Time, the fourth dimension, sweeps us along whether we want it to or not. We live in the moment, remember the moments past, and imagine the moments ahead. But the future is not ours until it collapses into the present. We are creatures who move through time like fish through water, unaware of the medium that carries us.

But what if these four dimensions are only the first flight of stairs?

What if spiritual life is not an escape from the physical world but an ascent into higher dimensions of reality — levels of being that make our current existence look as flat as a pencil sketch compared to an actual mountain sunrise?

I imagine it like this: each dimension is a step upward, a rung on a ladder, a widening of the soul's field of vision. We climb the staircase of awareness, relationship, and embodiment through time and space. And in time, we find meaning through love and faith — then the glory that God alone knows.

If a one‑dimensional creature cannot imagine a cube, and a two‑dimensional creature cannot imagine a sphere, why should we expect to grasp the dimensionality of God? Whatever realm He inhabits is not merely higher — it is categorically different. It is the place where past, present, and future are one "eternal now," where light is not a wave or particle but a Person, where truth is not a proposition but a Presence.

Maybe that's why the fireflies of the quantum world fascinate me so much. They flicker in and out of existence like tiny messengers from a higher floor of the house. They hint that reality is deeper than our senses can grasp. They whisper that creation is not a machine but a mystery, not a closed system but a staircase.

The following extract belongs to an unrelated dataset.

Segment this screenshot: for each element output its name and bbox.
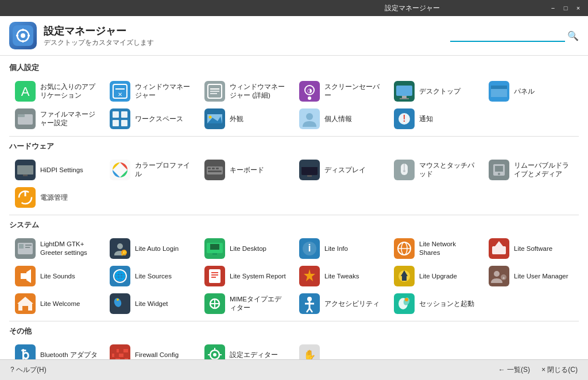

And maybe that's why Jesus speaks so often of "coming up," "being lifted," "ascending," "being born again." He isn't offering us an escape hatch from the world. He's offering us the next dimension. A higher step. A wider view. A deeper reality.

We began on the ground floor, crawling along a single line. We are now somewhere in the middle, climbing through time and space. And we are being drawn upward still — toward the dimension where God is not inferred but encountered, not glimpsed but seen.

The line from 1 John 3:2 — "We know not what we shall be" — describes the uncertainty about what believers will become when Christ returns. We are now children of God, but our real identity will be revealed when we stand in His presence. Yet we may be sure we shall be more, not less — more dimensional, more real, more alive.

The fireflies flicker. The candle burns through the night, waiting for the sunrise. And the staircase beckons us upward to eternal glory.